Jakarta, PR Politik – Para siswa Sekolah Rakyat akan mendapat beasiswa kuliah di Universitas Tianjin, Tiongkok. Program beasiswa ini diinisiasi oleh Yayasan Warga Bumiputera Indonesia, Kadin Indonesia Komite Tiongkok, dan Universitas Tianjin.
Ketua Kadin Indonesia Komite Tiongkok, Garibaldi Thohir, menjelaskan, setiap tahun akan ada 50 orang putra-putri terbaik penerima beasiswa Dharma Bumiputera Indonesia yang diberangkatkan untuk menempuh studi di Universitas Tianjin.
“Nanti Insya Allah bisa mengirimkan putra-putri terbaik dari Sekolah Rakyat yang diinisiasi oleh Bapak Presiden Prabowo Subianto, di mana tentunya Gus Ipul sekarang menjadi komandannya di lapangan,” kata Garibaldi dalam acara peluncuran program Dharma Bhakti Bumiputera Indonesia di Hotel The St.

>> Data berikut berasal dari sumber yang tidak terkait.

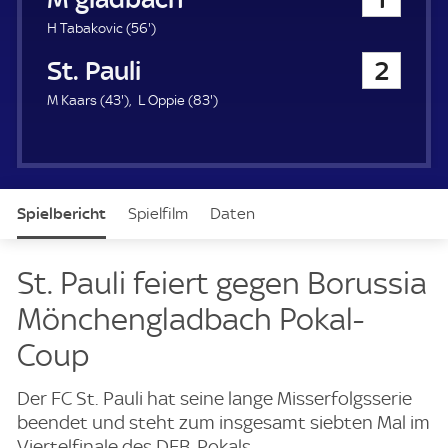
a
u
5
H Tabakovic (
56'
)
e
6
FC St. Pauli
2
r
.
m
4
8
M Kaars (
43'
)
L Oppie (
83'
)
i
3
3
n
.
.
u
m
m
t
i
i
e
n
n
Spielbericht
Spielfilm
Daten
u
u
t
t
e
e
Aufstellung
Live
St. Pauli feiert gegen Borussia
Mönchengladbach Pokal-
Coup
Der FC St. Pauli hat seine lange Misserfolgsserie
beendet und steht zum insgesamt siebten Mal im
Viertelfinale des DFB-Pokals.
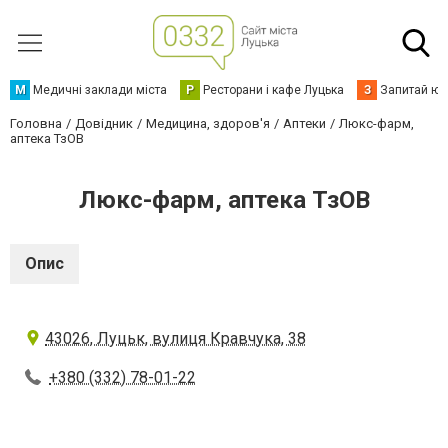
М
Медичні заклади міста
Р
Ресторани і кафе Луцька
З
Запитай юр
Головна
Довідник
Медицина, здоров'я
Аптеки
Люкс-фарм,
аптека ТзОВ
Люкс-фарм, аптека ТзОВ
Опис
43026, Луцьк, вулиця Кравчука, 38
+380 (332) 78-01-22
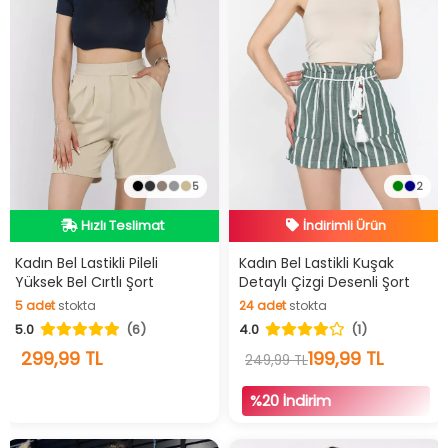
5
2
Hızlı Teslimat
İndirimli Ürün
Videolu Ürün
Hızlı Teslimat
Kadın Bel Lastikli Pileli
Kadın Bel Lastikli Kuşak
Yüksek Bel Cırtlı Şort
Detaylı Çizgi Desenli Şort
Hızlı Teslimat
İndirimli Ürün
5
adet
stokta
24
adet
stokta
5.0
(6)
4.0
(1)
5
adet
stokta
24
adet
stokta
299,99 TL
199,99 TL
249,99 TL
%20 İndirim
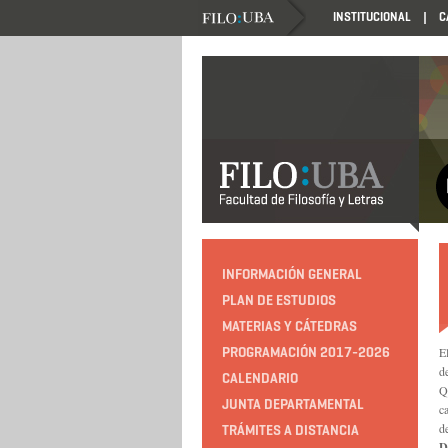
INSTITUCIONAL
C
INFORMACIÓN GENERAL
PLAN DE ESTUDIOS
MATERIAS Y CÁTEDRAS
PROGRAMACIÓN 2017-2026
E
d
CALENDARIO
Q
JUNTA DEPARTAMENTAL
c
d
TRÁMITES A DISTANCIA
D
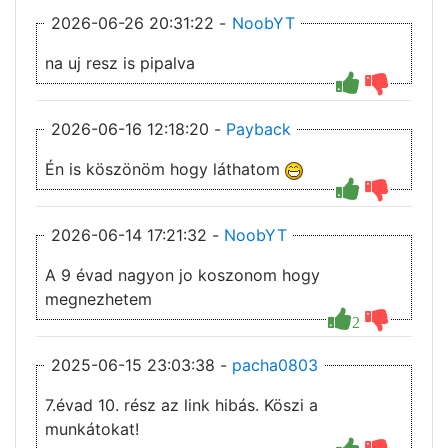
2026-06-26 20:31:22 -
NoobYT
na uj resz is pipalva
2026-06-16 12:18:20 -
Payback
Én is köszönöm hogy láthatom
2026-06-14 17:21:32 -
NoobYT
A 9 évad nagyon jo koszonom hogy
megnezhetem
2
2025-06-15 23:03:38 -
pacha0803
7.évad 10. rész az link hibás. Köszi a
munkátokat!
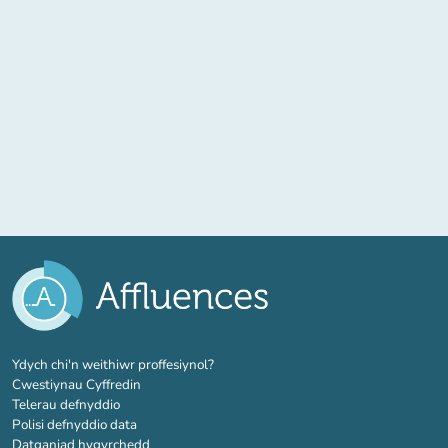
(tab newydd)
Ydych chi'n weithiwr proffesiynol?
Cwestiynau Cyffredin
Telerau defnyddio
Polisi defnyddio data
Datganiad hygyrchedd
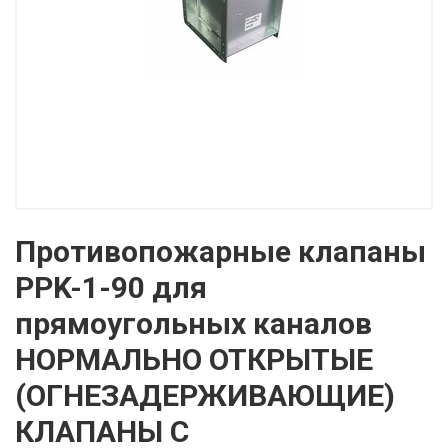
Противопожарные клапаны
PPK-1-90 для
прямоугольных каналов
НОРМАЛЬНО ОТКРЫТЫЕ
(ОГНЕЗАДЕРЖИВАЮЩИЕ)
КЛАПАНЫ С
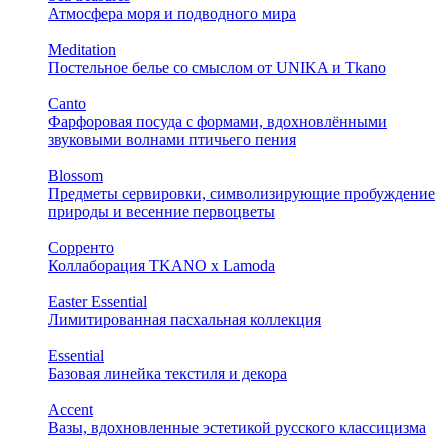
Атмосфера моря и подводного мира
Meditation
Постельное белье со смыслом от UNIKA и Tkano
Canto
Фарфоровая посуда с формами, вдохновлёнными
звуковыми волнами птичьего пения
Blossom
Предметы сервировки, символизирующие пробуждение
природы и весенние первоцветы
Сорренто
Коллаборация TKANO х Lamoda
Easter Essential
Лимитированная пасхальная коллекция
Essential
Базовая линейка текстиля и декора
Accent
Вазы, вдохновленные эстетикой русского классицизма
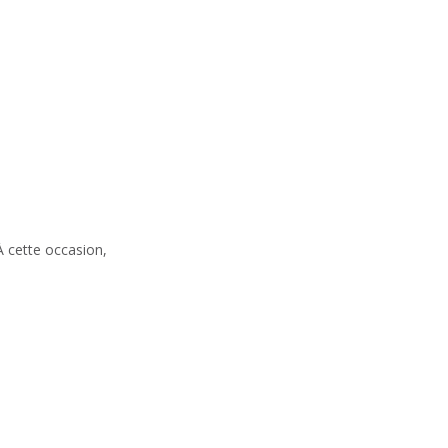
À cette occasion,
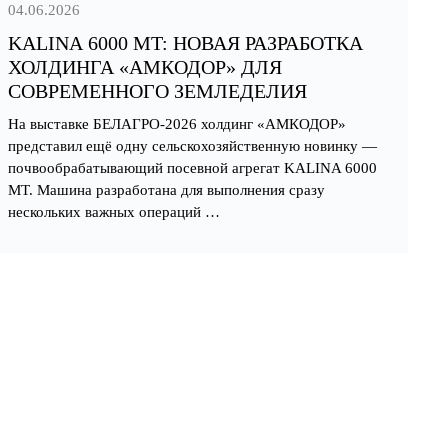
04.06.2026
KALINA 6000 MT: НОВАЯ РАЗРАБОТКА
ХОЛДИНГА «АМКОДОР» ДЛЯ
СОВРЕМЕННОГО ЗЕМЛЕДЕЛИЯ
На выставке БЕЛАГРО-2026 холдинг «АМКОДОР»
представил ещё одну сельскохозяйственную новинку —
почвообрабатывающий посевной агрегат KALINA 6000
MT. Машина разработана для выполнения сразу
нескольких важных операций …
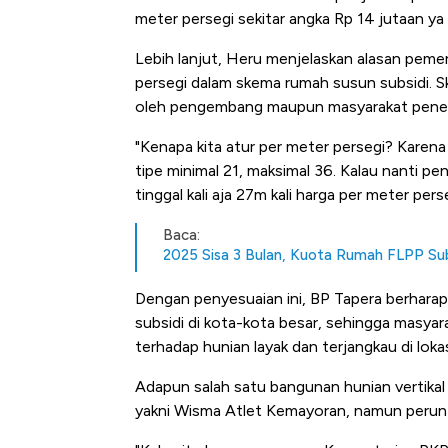
meter persegi sekitar angka Rp 14 jutaan ya
Lebih lanjut, Heru menjelaskan alasan pem
persegi dalam skema rumah susun subsidi. Ske
oleh pengembang maupun masyarakat pener
"Kenapa kita atur per meter persegi? Karen
tipe minimal 21, maksimal 36. Kalau nanti
tinggal kali aja 27m kali harga per meter perse
Baca:
2025 Sisa 3 Bulan, Kuota Rumah FLPP Sub
Dengan penyesuaian ini, BP Tapera berhar
subsidi di kota-kota besar, sehingga masyar
terhadap hunian layak dan terjangkau di lokas
Adapun salah satu bangunan hunian vertikal
yakni Wisma Atlet Kemayoran, namun peruntuk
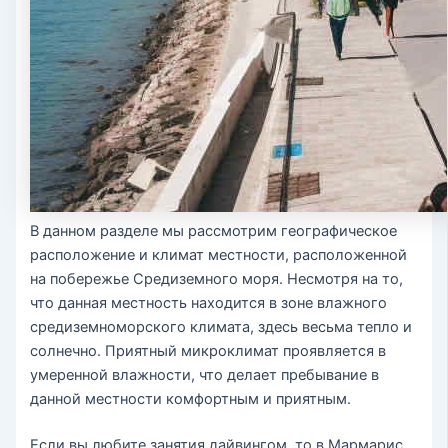
В данном разделе мы рассмотрим географическое
расположение и климат местности, расположенной
на побережье Средиземного моря. Несмотря на то,
что данная местность находится в зоне влажного
средиземноморского климата, здесь весьма тепло и
солнечно. Приятный микроклимат проявляется в
умеренной влажности, что делает пребывание в
данной местности комфортным и приятным.
Если вы любите занятия дайвингом, то в Мармарис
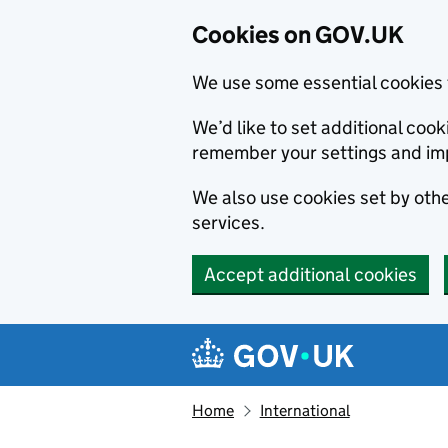
Cookies on GOV.UK
We use some essential cookies 
We’d like to set additional co
remember your settings and im
We also use cookies set by other
services.
Accept additional cookies
Skip to main content
Navigation menu
Home
International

Regis, Jakarta, Kamis (30/10).
Garibaldi menjelaskan, program beasiswa ini memberikan kesempatan pendidikan yang lebih luas bagi putra-putri Indonesia dari keluarga tidak mampu untuk berinovasi serta membawa kembali pengetahuan dan pengalaman berharga ke tanah air.
“Adik-adik kita, anak-anak kita yang tidak mampu, yang sekarang alhamdulillah bisa ditampung di Sekolah Rakyat juga bisa mengenyam pendidikan tinggi dan insya Allah juga bisa menuntut ilmu sampai ke negeri China,” ujarnya.

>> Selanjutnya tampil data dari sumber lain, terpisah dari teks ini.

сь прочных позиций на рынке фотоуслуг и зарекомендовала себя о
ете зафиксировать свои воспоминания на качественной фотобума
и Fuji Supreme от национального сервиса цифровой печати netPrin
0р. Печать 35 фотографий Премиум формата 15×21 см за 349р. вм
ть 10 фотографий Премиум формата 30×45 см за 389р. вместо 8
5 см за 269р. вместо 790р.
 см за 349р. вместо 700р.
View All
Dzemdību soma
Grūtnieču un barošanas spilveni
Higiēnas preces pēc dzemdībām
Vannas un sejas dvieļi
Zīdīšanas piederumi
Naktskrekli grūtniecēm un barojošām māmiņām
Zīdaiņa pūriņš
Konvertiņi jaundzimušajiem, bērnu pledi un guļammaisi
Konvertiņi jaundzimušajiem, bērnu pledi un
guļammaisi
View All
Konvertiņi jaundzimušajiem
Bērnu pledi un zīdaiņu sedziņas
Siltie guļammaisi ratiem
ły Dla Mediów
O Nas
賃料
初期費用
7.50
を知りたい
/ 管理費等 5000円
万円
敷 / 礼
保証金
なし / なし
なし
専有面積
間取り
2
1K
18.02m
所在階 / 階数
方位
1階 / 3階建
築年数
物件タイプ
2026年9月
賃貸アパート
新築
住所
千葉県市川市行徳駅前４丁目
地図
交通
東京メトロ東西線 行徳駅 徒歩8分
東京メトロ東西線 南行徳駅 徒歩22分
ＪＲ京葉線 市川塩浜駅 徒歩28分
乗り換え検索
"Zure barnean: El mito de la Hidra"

Menteri Sosial Saifullah Yusuf (Gus Ipul) menyambut baik hal tersebut. Ia berharap program semacam ini akan memotivasi kampus lain untuk memberikan kesempatan kepada lulusan Sekolah Rakyat, sehingga dapat meningkatkan taraf hidup keluarga siswa.

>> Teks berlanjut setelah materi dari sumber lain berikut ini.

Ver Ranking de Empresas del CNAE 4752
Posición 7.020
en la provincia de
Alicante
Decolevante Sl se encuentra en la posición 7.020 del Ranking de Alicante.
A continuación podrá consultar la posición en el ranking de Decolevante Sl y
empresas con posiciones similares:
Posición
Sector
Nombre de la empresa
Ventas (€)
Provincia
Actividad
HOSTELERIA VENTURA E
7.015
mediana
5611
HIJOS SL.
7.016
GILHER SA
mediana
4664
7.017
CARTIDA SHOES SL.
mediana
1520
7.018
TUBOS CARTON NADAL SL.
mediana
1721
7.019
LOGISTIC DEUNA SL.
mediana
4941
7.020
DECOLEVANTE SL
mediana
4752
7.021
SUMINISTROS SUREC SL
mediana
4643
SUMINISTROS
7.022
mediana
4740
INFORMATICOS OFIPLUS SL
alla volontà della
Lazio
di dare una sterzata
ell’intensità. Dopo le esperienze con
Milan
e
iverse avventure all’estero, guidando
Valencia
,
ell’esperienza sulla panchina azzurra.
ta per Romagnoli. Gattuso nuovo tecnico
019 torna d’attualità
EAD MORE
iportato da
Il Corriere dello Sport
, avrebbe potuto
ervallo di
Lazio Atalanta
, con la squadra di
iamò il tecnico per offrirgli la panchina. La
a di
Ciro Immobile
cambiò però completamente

Gus Ipul menambahkan, kesempatan ini merupakan salah satu bentuk hilirisasi siswa Sekolah Rakyat. “Bagaimana lulusan-lulusan Sekolah Rakyat nanti tidak kembali miskin, tapi mereka bisa meneruskan kuliah atau dapat pekerjaan sesuai dengan bakat, minat, dan keterampilan masing-masing siswa Sekolah Rakyat,” tambahnya.
Sekolah Rakyat, yang merupakan strategi baru Presiden Prabowo dalam pengentasan kemiskinan, diperuntukan khusus bagi anak-anak dari keluarga miskin dan miskin ekstrem di Desil 1 dan Desil 2 Data Tunggal Sosial Ekonomi Nasional (DTSEN).
Saat ini, sebanyak 166 titik Sekolah Rakyat rintisan telah beroperasi, menampung hampir 16 ribu siswa di seluruh Indonesia. “Dan tahun depan Insya Allah akan meningkat menjadi 40 ribu siswa. Di tahun 2027 Insya Allah sudah 100 ribu siswa, seterusnya naik sampai maksimal kapasitasnya 500 ribu siswa SD, SMP, dan SMA,” ungkapnya.
Sementara itu, Ketua Yayasan Warga Bumiputera Indonesia, Prof Hendropriyono, menilai kerja sama strategis ini menjadi fondasi bagi masa depan pendidikan Indonesia dan memperkuat diplomasi kebudayaan.